* WHAT THE TASK REQUIRES:
Every line from the first in the listing below to the line containing "notizie del quartiere 4" is to be repeated exactly, and no line past it.

□ □ □ □ □ □ □

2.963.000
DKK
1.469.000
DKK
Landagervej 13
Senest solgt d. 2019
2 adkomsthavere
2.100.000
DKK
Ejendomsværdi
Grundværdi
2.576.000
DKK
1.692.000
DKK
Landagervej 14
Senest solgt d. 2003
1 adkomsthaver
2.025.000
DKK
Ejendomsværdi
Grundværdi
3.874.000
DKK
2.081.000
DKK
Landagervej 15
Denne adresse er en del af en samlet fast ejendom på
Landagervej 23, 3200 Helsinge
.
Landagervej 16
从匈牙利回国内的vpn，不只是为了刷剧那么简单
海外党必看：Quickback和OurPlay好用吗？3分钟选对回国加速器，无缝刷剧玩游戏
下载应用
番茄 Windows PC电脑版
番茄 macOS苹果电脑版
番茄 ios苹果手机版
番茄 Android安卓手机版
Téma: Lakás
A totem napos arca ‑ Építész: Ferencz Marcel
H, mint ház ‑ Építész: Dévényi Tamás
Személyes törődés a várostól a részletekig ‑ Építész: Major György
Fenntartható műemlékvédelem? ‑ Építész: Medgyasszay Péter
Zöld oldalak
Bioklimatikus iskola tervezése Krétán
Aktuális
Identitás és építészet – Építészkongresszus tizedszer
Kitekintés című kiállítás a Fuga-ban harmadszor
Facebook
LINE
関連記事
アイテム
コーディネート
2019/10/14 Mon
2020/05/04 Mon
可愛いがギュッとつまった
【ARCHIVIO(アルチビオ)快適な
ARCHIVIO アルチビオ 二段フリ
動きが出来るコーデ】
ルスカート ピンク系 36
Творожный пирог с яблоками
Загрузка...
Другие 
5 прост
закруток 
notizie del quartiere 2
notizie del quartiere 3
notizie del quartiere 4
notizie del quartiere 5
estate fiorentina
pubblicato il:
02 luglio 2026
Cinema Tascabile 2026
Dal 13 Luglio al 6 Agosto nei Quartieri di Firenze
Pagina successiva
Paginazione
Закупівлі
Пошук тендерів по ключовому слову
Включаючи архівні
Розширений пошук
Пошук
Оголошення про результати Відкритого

□ □ □ □ □ □ □

* ANSWER FOR THE TASK:
2.963.000
DKK
1.469.000
DKK
Landagervej 13
Senest solgt d. 2019
2 adkomsthavere
2.100.000
DKK
Ejendomsværdi
Grundværdi
2.576.000
DKK
1.692.000
DKK
Landagervej 14
Senest solgt d. 2003
1 adkomsthaver
2.025.000
DKK
Ejendomsværdi
Grundværdi
3.874.000
DKK
2.081.000
DKK
Landagervej 15
Denne adresse er en del af en samlet fast ejendom på
Landagervej 23, 3200 Helsinge
.
Landagervej 16
从匈牙利回国内的vpn，不只是为了刷剧那么简单
海外党必看：Quickback和OurPlay好用吗？3分钟选对回国加速器，无缝刷剧玩游戏
下载应用
番茄 Windows PC电脑版
番茄 macOS苹果电脑版
番茄 ios苹果手机版
番茄 Android安卓手机版
Téma: Lakás
A totem napos arca ‑ Építész: Ferencz Marcel
H, mint ház ‑ Építész: Dévényi Tamás
Személyes törődés a várostól a részletekig ‑ Építész: Major György
Fenntartható műemlékvédelem? ‑ Építész: Medgyasszay Péter
Zöld oldalak
Bioklimatikus iskola tervezése Krétán
Aktuális
Identitás és építészet – Építészkongresszus tizedszer
Kitekintés című kiállítás a Fuga-ban harmadszor
Facebook
LINE
関連記事
アイテム
コーディネート
2019/10/14 Mon
2020/05/04 Mon
可愛いがギュッとつまった
【ARCHIVIO(アルチビオ)快適な
ARCHIVIO アルチビオ 二段フリ
動きが出来るコーデ】
ルスカート ピンク系 36
Творожный пирог с яблоками
Загрузка...
Другие 
5 прост
закруток 
notizie del quartiere 2
notizie del quartiere 3
notizie del quartiere 4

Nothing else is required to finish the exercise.